Saved data entries
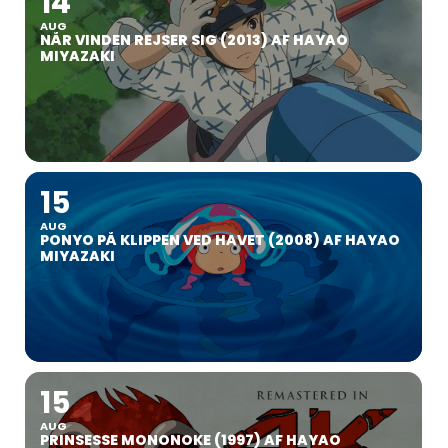
14
AUG
NÅR VINDEN REJSER SIG (2013) AF HAYAO
MIYAZAKI
15
AUG
PONYO PÅ KLIPPEN VED HAVET (2008) AF HAYAO
MIYAZAKI
15
AUG
PRINSESSE MONONOKE (1997) AF HAYAO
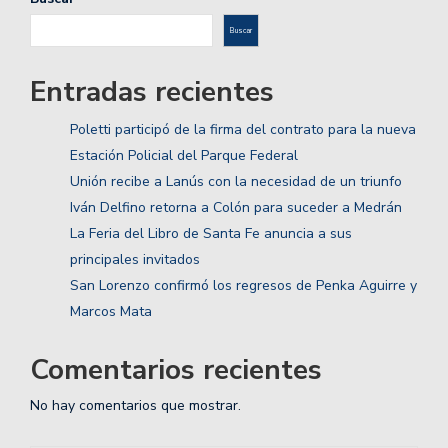
Buscar
Entradas recientes
Poletti participó de la firma del contrato para la nueva
Estación Policial del Parque Federal
Unión recibe a Lanús con la necesidad de un triunfo
Iván Delfino retorna a Colón para suceder a Medrán
La Feria del Libro de Santa Fe anuncia a sus
principales invitados
San Lorenzo confirmó los regresos de Penka Aguirre y
Marcos Mata
Comentarios recientes
No hay comentarios que mostrar.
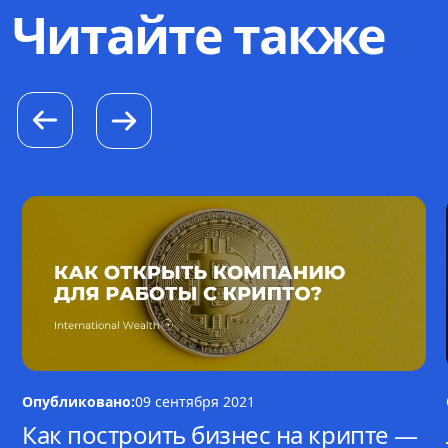
Читайте также
Опубликовано:
09 сентября 2021
Как построить бизнес на крипте —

## Problem to solve:
Beginning with the line that holds "09 сентября 2021" and ending with the last line of the data, copy each line exactly and add nothing.

## Output for this task:
09 сентября 2021
Как построить бизнес на крипте —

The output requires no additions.